Lecture 25 - Simple Linear Regression Continued

Penelope Pooler Eisenbies
MAS 261

2023-11-28

Housekeeping

  • Today’s plan 📋

    • Review of Simple Linear Regression (SLR) Concepts from Lecture 24

      • Function vs. Model

      • Examining Real Data

      • Creating a Model

      • Interpreting an Regression Model

    • Simple Linear Regression Continued

      • More about Extrapolation
    • Examining Regression Model Output

      • Understanding hypotheses being tested

      • Interpreting regression model output

Review: R and RStudio 🪄

  • Review: You have two options to facilitate your introduction to R and RStudio:

  • If you are comfortable with coding: Start with Option 1, but still sign up for Posit Cloud account.

    • We will use Posit Cloud for Quizzes.
  • If you are nervous about coding: Choose Option 2.

  • For both options: I can help with download/install issues during office hours.

  • What I do: I maintain a Posit Cloud account for helping students but I do most of my work on my laptop.

  • NOTE: We will use R and RStudio in class during MOST lectures

    • You can use either Posit Cloud or your laptop.

Upcoming Dates

  • Quick Note about Lecture 24

    • Typos in lecture and Student R lecture files have been fixed

    • Apologies for lack of recording

    • All new material from that lecture will be quickly reveiwed today

  • HW 8 Will be posted by Thursday and will include

    • Portfolio calculations

    • Simple Linear Regression

      • Interpretation of Coefficients

      • Interpretation of Regression output

      • Estimating a residual

      • Conceptual/Calculation questions about extrapolation

  • Final Exam is on 12/19/23

💥 Lecture 25 In-class Exercises - Q1 💥

  • In lecture 24, we discussed the difference between a line function, f(x), and a simple linear regression model.

  • We use functions and models to do very similar mathematical calculations.

    • We interpret them very differently
  • We’ll start today with a couple calculations.

    • Then review the concept of model vs. function.

Model in R

hp_cty_mod <- lm(mpg_c ~ hp, data=gt_cars)
hp_cty_mod$coefficients
(Intercept)          hp 
23.93159715 -0.01653247 

\[\hat{y} = 23.9316 - 0.01653247x\]

  • Question 1: What is the City MPG for a vehicle with 800 horsepower?

💥 Lecture 25 In-class Exercises - Q2 💥

  • In lecture 24, we also discussed residuals.

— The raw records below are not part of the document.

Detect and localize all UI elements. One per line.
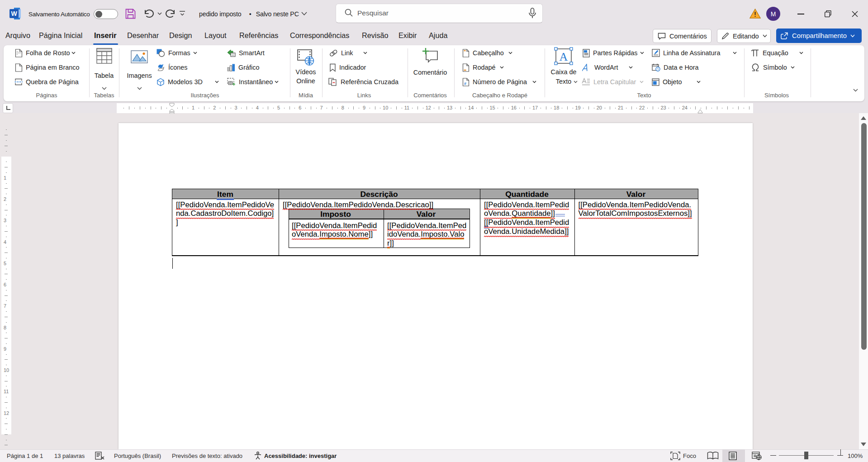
svg-text:W: W (11, 10, 17, 17)
svg-text:#: # (464, 81, 466, 86)
svg-text:A: A (560, 50, 568, 63)
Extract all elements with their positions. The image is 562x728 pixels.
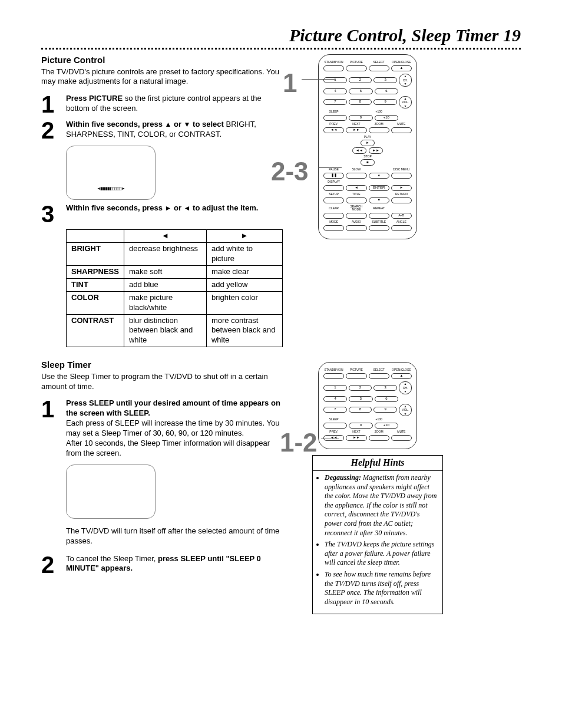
eject-icon: ▲ <box>391 373 412 379</box>
title-button <box>346 197 366 203</box>
num-5-button: 5 <box>349 88 372 94</box>
pause-icon: ❚❚ <box>323 173 344 179</box>
step-number: 2 <box>41 554 66 574</box>
sleep-timer-intro: Use the Sleep Timer to program the TV/DV… <box>41 372 283 392</box>
playback-nav: PLAY ► ◄◄►► STOP ■ <box>344 136 391 166</box>
picture-control-section: Picture Control The TV/DVD's picture con… <box>41 54 521 347</box>
step-number: 2 <box>41 120 66 140</box>
picture-button <box>346 65 366 71</box>
pc-step-3: 3 Within five seconds, press ► or ◄ to a… <box>41 203 283 223</box>
pc-step3-text-a: Within five seconds, press <box>66 203 164 212</box>
play-icon: ► <box>361 140 375 146</box>
next-icon: ►► <box>346 127 366 133</box>
sleep-button <box>323 423 347 429</box>
prev-icon: ◄◄ <box>323 435 344 441</box>
subtitle-button <box>369 225 389 231</box>
st-step1-p3: The TV/DVD will turn itself off after th… <box>66 526 283 546</box>
num-2-button: 2 <box>349 77 372 83</box>
slow-button <box>346 173 366 179</box>
hint-item: The TV/DVD keeps the picture settings af… <box>325 540 438 568</box>
helpful-hints-title: Helpful Hints <box>313 456 442 471</box>
table-row: SHARPNESS make soft make clear <box>67 265 283 278</box>
num-3-button: 3 <box>373 77 397 83</box>
picture-control-intro: The TV/DVD's picture controls are preset… <box>41 67 283 87</box>
callout-1-2: 1-2 <box>280 426 318 459</box>
num-8-button: 8 <box>349 99 372 105</box>
table-row: COLOR make picture black/white brighten … <box>67 291 283 314</box>
standby-button <box>323 65 344 71</box>
ffwd-icon: ►► <box>369 147 383 154</box>
pc-step2-mid: or <box>171 120 183 129</box>
num-9-button: 9 <box>373 99 397 105</box>
step-number: 1 <box>41 398 66 458</box>
rewind-icon: ◄◄ <box>352 147 366 154</box>
zoom-button <box>369 127 389 133</box>
title-rule <box>41 48 521 50</box>
audio-button <box>346 225 366 231</box>
pc-step-2: 2 Within five seconds, press ▲ or ▼ to s… <box>41 120 283 140</box>
enter-button: ENTER <box>369 185 389 191</box>
tv-screen-illustration: ◄▮▮▮▮▮▮▯▯▯▯▯▯► <box>66 146 156 200</box>
sleep-timer-section: Sleep Timer Use the Sleep Timer to progr… <box>41 359 521 614</box>
pc-step2-text-b: to select <box>191 120 224 129</box>
st-step-1: 1 Press SLEEP until your desired amount … <box>41 398 283 458</box>
page-title: Picture Control, Sleep Timer 19 <box>41 24 521 47</box>
step-number: 3 <box>41 203 66 223</box>
pc-step-1: 1 Press PICTURE so the first picture con… <box>41 94 283 114</box>
stop-icon: ■ <box>361 159 375 166</box>
remote-illustration: STANDBY/ONPICTURESELECTOPEN/CLOSE ▲ 1 2 … <box>318 54 417 239</box>
ch-cluster: ▲CH.▼ <box>399 74 412 87</box>
callout-1: 1 <box>283 66 297 100</box>
step-number: 1 <box>41 94 66 114</box>
clear-button <box>323 213 344 219</box>
num-1-button: 1 <box>323 77 347 83</box>
st-step-2: 2 To cancel the Sleep Timer, press SLEEP… <box>41 554 283 574</box>
mode-button <box>323 225 344 231</box>
st-step1-bold: Press SLEEP until your desired amount of… <box>66 398 283 419</box>
pc-step3-mid: or <box>171 203 183 212</box>
callout-line <box>318 167 342 168</box>
search-button <box>346 213 366 219</box>
left-arrow-icon: ◄ <box>184 204 191 212</box>
sleep-button <box>323 115 347 121</box>
up-nav-icon: ▲ <box>369 173 389 179</box>
st-step2-a: To cancel the Sleep Timer, <box>66 554 158 563</box>
prev-icon: ◄◄ <box>323 127 344 133</box>
table-head-right-arrow-icon: ► <box>206 230 282 243</box>
down-arrow-icon: ▼ <box>184 120 191 129</box>
select-button <box>369 65 389 71</box>
helpful-hints-box: Helpful Hints Degaussing: Magnetism from… <box>312 455 443 614</box>
progress-bar-icon: ◄▮▮▮▮▮▮▯▯▯▯▯▯► <box>97 186 125 191</box>
vol-cluster: ▲VOL.▼ <box>399 96 412 109</box>
pc-step3-text-b: to adjust the item. <box>191 203 259 212</box>
disc-menu-button <box>391 173 412 179</box>
num-4-button: 4 <box>323 88 347 94</box>
return-button <box>391 197 412 203</box>
st-step1-p2: After 10 seconds, the Sleep Timer inform… <box>66 439 283 459</box>
pc-step2-text-a: Within five seconds, press <box>66 120 164 129</box>
down-nav-icon: ▼ <box>369 197 389 203</box>
remote-illustration-2: STANDBY/ONPICTURESELECTOPEN/CLOSE ▲ 1 2 … <box>318 362 417 449</box>
hint-item: Degaussing: Magnetism from nearby applia… <box>325 473 438 538</box>
repeat-button <box>369 213 389 219</box>
display-button <box>323 185 344 191</box>
setup-button <box>323 197 344 203</box>
picture-control-heading: Picture Control <box>41 54 283 66</box>
up-arrow-icon: ▲ <box>164 120 171 129</box>
right-arrow-icon: ► <box>164 204 171 212</box>
tv-screen-illustration <box>66 465 156 519</box>
next-icon: ►► <box>346 435 366 441</box>
right-nav-icon: ► <box>391 185 412 191</box>
angle-button <box>391 225 412 231</box>
eject-icon: ▲ <box>391 65 412 71</box>
table-row: BRIGHT decrease brightness add white to … <box>67 243 283 266</box>
callout-line <box>321 439 339 439</box>
table-head-left-arrow-icon: ◄ <box>124 230 206 243</box>
callout-line <box>302 79 336 80</box>
plus10-button: +10 <box>375 115 398 121</box>
sleep-timer-heading: Sleep Timer <box>41 359 283 371</box>
callout-2-3: 2-3 <box>271 154 309 188</box>
num-7-button: 7 <box>323 99 347 105</box>
left-nav-icon: ◄ <box>346 185 366 191</box>
num-0-button: 0 <box>349 115 372 121</box>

  • Residual: vertical distance between the model line (red line) and the observed y value for an individual observation.

  • Residuals indicate strenght of the overall relationship and if there are outliers.

    • The smaller the residuals are, the strong the relationship is.

    • \(Residual = Y_{observed} - \hat{Y}\)

    • \(\hat{Y}\) is the estimated regression value of Y.

\[\hat{y} = 23.9316 - 0.01653247x\]

Model in R

hp_cty_mod <- lm(mpg_c ~ hp, data=gt_cars)
hp_cty_mod$coefficients
(Intercept)          hp 
23.93159715 -0.01653247 
  • Question 2: What is the City MPG residual for the BMW i8?

    • City MPG = 28
    • hp = 357

Simple Linear Regression Model

True Population Model

\[y_{i} = \beta_{0} + \beta_{1}x_{i} + e_{i}\]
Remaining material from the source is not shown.